With regard to pins sticking out, yes it is a function of pressure but you need to apply a lot more pressure than you would with an air pinner.
 
I have the £75ish Tackwise Duo.

It is rubbish. Staples and pins often get jammed down the side of the firing arm. I purchased it to staple down thin plywood in a kitchen. The flex is so short that when I plugged it into the worktop sockets I discovered that it wouldn't reach the floor. Any firm that is so tight that it refuses to spend another 60p on a couple of meters of flex probably isn't to concerned about at the customer's experience.

I regret buying it, so much so that I have left it sitting in a client's house for the last year.

With regard to pins sticking out, yes it is a function of pressure but you need to apply a lot more pressure than you would with an air pinner.
Most power tool manufacturers only fit short flex , among them my dewalt saw, hitachi grinder, glue gun, table saw, chop saw, etc . Etc.I just replace with 3m flex myself.
 
Most power tool manufacturers only fit short flex.

In my experience trade/industrial rated tools normally have a reasonable flex length, that said, yes my Arrow glue gun has a very short flex as does my Makita angle grinder. Sure, I could put a longer flex on my angle grinder but I hate it. Badly designed, Chinese manufactured rubbish.
 
Looking at the 660 I hadn't realised it was 16Ga. Seems a little heavy for cabinet finishing. Makita do a cordless 23 which is quite light but better suited. DeWalt also do a 18Ga which would be more realistic but I'm not sure of the model number.'
16ga nailers are designed to drive a headed 16ga brad nail and are commonly referred to as 2nd fix nailers because of their most common use - 2nd fix carpentry, such as installing paint-grade MDF or softwood skirtings, architraves, window boards, etc. Pin lengths generally 25 or 32mm up to 64mm. They leave a relatively large hole due to the heads of the brad nails being so large and are unsuitable for furniture making

18ga nailers are designed to drive a small-headed 18ga brad nail and are sometimes used in site work to do 2nd fix on clear-finish materials such as polished skirtings, architraves, window boards, etc. (the holes are filled with coloured wax afterwards). Pin lengths generally 25 mm up to 50mm. They are too weak for furniture making on their own and are often used as a temporary fixing to hold components together whilst they are screwed together or while the glue in joints (such as dowels or biscuits) sets. Pin lengths generally 25 or 32mm up to 64mm.

22 to 24ga nailers are designed to drive a tiny-headed (or in some cases headless) micro pins and are used to affix beadings and mouldings (often glued as well) to otherwise finished work. Pin lengths generally 12 mm up to 32mm although Grex do 50mm pins for one of their guns. They are far too weak for any form of construction work
 
They are too weak for furniture making on their own and are often used as a temporary fixing to hold components together whilst they are screwed together or while the glue in joints (such as dowels or biscuits) sets.

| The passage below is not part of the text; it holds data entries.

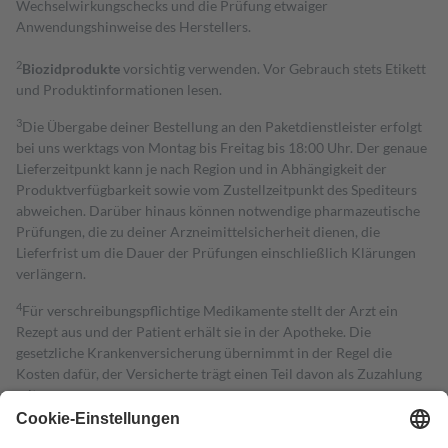
Wechselwirkungschecks und die Prüfung etwaiger
Anwendungshinweise des Herstellers.
2
Biozidprodukte
vorsichtig verwenden. Vor Gebrauch stets Etikett
und Produktinformationen lesen.
3
Die Übergabe deiner Bestellung an den Paketdienstleister erfolgt
bei uns werktags von Montag bis Freitag bis 18:00 Uhr. Der genaue
Lieferzeitpunkt kann je nach Region und in Abhängigkeit der
Produktverfügbarkeit sowie vom Zustellzeitpunkt des Spediteurs
abweichen. Darüber hinaus können notwendige pharmazeutische
Prüfungen, die zu deiner Arzneimittelsicherheit dienen, die
Lieferfrist um die Dauer der Prüfungen einschließlich Klärungen
verlängern.
4
Für verschreibungspflichtige Medikamente stellt der Arzt ein
Rezept aus und der Patient erhält sie in der Apotheke. Die
gesetzliche Krankenversicherung übernimmt in der Regel die
Kosten dafür, der Versicherte trägt einen Teil davon als Zuzahlung
mit.
Grundsätzlich leisten Mitglieder Zuzahlungen in Höhe von zehn
Prozent des Abgabepreises,
mindestens
jedoch
fünf Euro
und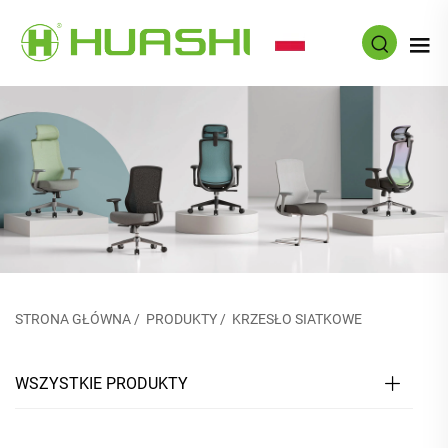
PL
STRONA GŁÓWNA
/
PRODUKTY
/
KRZESŁO SIATKOWE
WSZYSTKIE PRODUKTY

I've never known anyone build cabinets, furniture or carcasses with pin nails alone.
 
I've never known anyone build cabinets, furniture or carcasses with pin nails alone.

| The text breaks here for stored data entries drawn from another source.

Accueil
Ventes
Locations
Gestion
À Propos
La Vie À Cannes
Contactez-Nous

It should be all that's needed in terms of metal fixings, just to keep parts together long enough for the glue to cure.
 
It should be all that's needed in terms of metal fixings, just to keep parts together long enough for the glue to cure.

That's what I'm saying. Never heard of anyone make anything without glue at the very least.
 
  • Either way butted, glued and pinned joints just don't give a carcass enough strength on their own (try dropping something like that on an edge and see how long it lasts). To make something which can be handled or transported requires another mechanical fixing such as biscuits, dowels, screws, etc in order to get joints which will take a small amount of handling and which won't fail when the cabinet is loaded with stuff.